Mark pun mengambil tangan kiri Haechan dan menggenggamnya kuat, "Maaf jika selama ini aku belum bisa membuatmu bahagia, aku merasa kita jarang memiliki waktu berdua dan aku janji aku akan─"
"Jangan berjanji jika kau belum tentu bisa menepatinya." Bagaikan disambar petir, perkataan Haechan begitu mengejutkan. "Kita sering membuat janji dan berakhir dengan kau yang tak menepatinya."
Skakmat.
Apa yang dikatakan Haechan benar. Tanpa sada, Mark sudah sering mengingkari janjinya dengan Haechan, walaupun itu sangat sederhana. ia terlalu terlena dengan apa yang dia lakukan bersama Jaemin sampai-sampai melupakan eksistensi Haechan sebagai kekasihnya.
"Tapi tak apa, aku mengerti. Memang lebih baik kau bersama teman-temanmu daripada aku, karena merekalah yang selalu ada untukmu, bukan aku."
"Haechan, aku─"
"Halo semuanya! Manusia tampan kembali." Hendery membuka pintu kamar inap Haechan dengan beringas, mendorong dengan keras sampai berbenturan dengan pintu serta berteriak seperti di hutan.
Mengampiri Haechan dan Mark yang memandang Hendery dengan raut wajah yang tidak bisa dijelaskan, mungkin mendekati terkejut.
Hendery pun memberikan es amerikano pada Mark, "Sebagai bentuk terima kasihku karena sudah menjaga adik gembulku yang menyebalkan ini."

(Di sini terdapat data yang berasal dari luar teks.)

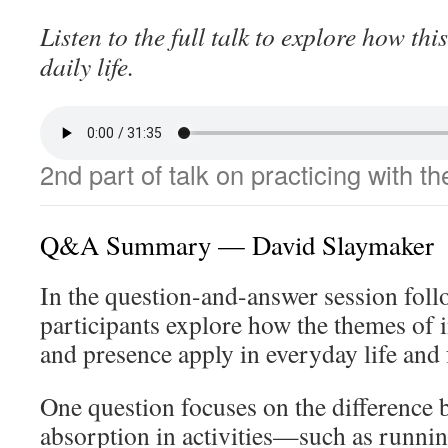
Listen to the full talk to explore how thi
daily life.
2nd part of talk on practicing with t
Q&A Summary — David Slaymaker
In the question-and-answer session follo
participants explore how the themes of i
and presence apply in everyday life and 
One question focuses on the difference 
absorption in activities—such as running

"Akhhh, hyung! Hentikan." Dengan susah payah Haechan menyingkirkan tangan Hendery yang kembali mencubit pipi gembilnya, membuat Mark menggelengkan kepalanya melihat aksi gila kakak-beradik itu.
"Baiklah, kalau begitu aku pamit pulang, semoga lekas sembuh Haechan dan terima kasih untuk kopinya, Hendery." Hendery pun menghentikan aksinya dengan mengantar Mark keluar sedangkan Haechan hanya mengangguk.

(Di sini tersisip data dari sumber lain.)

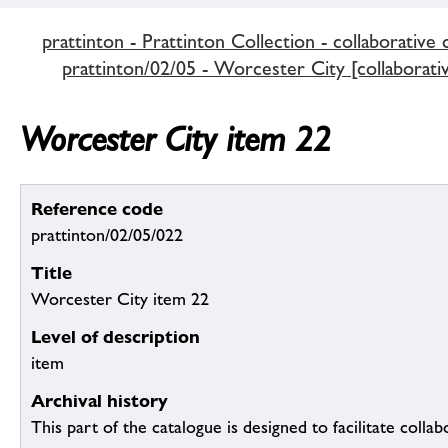
prattinton - Prattinton Collection - collaborative 
prattinton/02/05 - Worcester City [collaborativ
Worcester City item 22
Reference code
prattinton/02/05/022
Title
Worcester City item 22
Level of description
item
Archival history
This part of the catalogue is designed to facilitate colla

Disisi lain, sepasang pria dan wanita kini saling duduk berhadapan di sebuah kafe, mereka duduk disudut kafe itu─ ditempat yang sedikit sepi. Raut wajah si wanita begitu penasaran untuk menunggu jawaban dari si pria.
"Jadi, bagaimana?"
Si pria meneguk segelas espresso dengan santainya membuat si wanita jengah seakan dipermainkan, dia hanya membutuhkan informasi dari si pria kenapa seperti di tarik-ulur begini?

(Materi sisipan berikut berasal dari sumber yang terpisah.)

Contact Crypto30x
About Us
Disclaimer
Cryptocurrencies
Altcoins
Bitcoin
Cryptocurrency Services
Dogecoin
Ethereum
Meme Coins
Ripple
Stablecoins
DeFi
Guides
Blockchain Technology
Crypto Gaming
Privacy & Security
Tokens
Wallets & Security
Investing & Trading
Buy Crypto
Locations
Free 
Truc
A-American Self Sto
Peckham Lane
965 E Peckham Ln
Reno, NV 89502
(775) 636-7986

"Kau bahkan sudah tahu beritanya jika Jaemin dan Haechan tidak hadir kuliah hampir seminggu." Jawab si pria setelah meletakkan gelasnya di meja.
"Jaemin baru pulang 2 hari lalu dan harus menjalani rawat jalan selama sepekan sedangkan Haechan masih masa pemulihan karena tangan kanannya patah, bukankah cukup bagus?"
Si wanita menyeringai kala mendapatkan informasi yang dia inginkan dan orang di depannya ini mengerjakan tugasnya dengan baik. Ia pun mengambil ponselnya dan mengetikkan sesuatu dan kembali meletakkan ponselnya.
"Kerja bagus, aku sudah transfer dengan nominal yang sudah kita sepakati." Si pria pun mengecek ponselnya dan terkejut melihat saldonya sudah bertambah banyak.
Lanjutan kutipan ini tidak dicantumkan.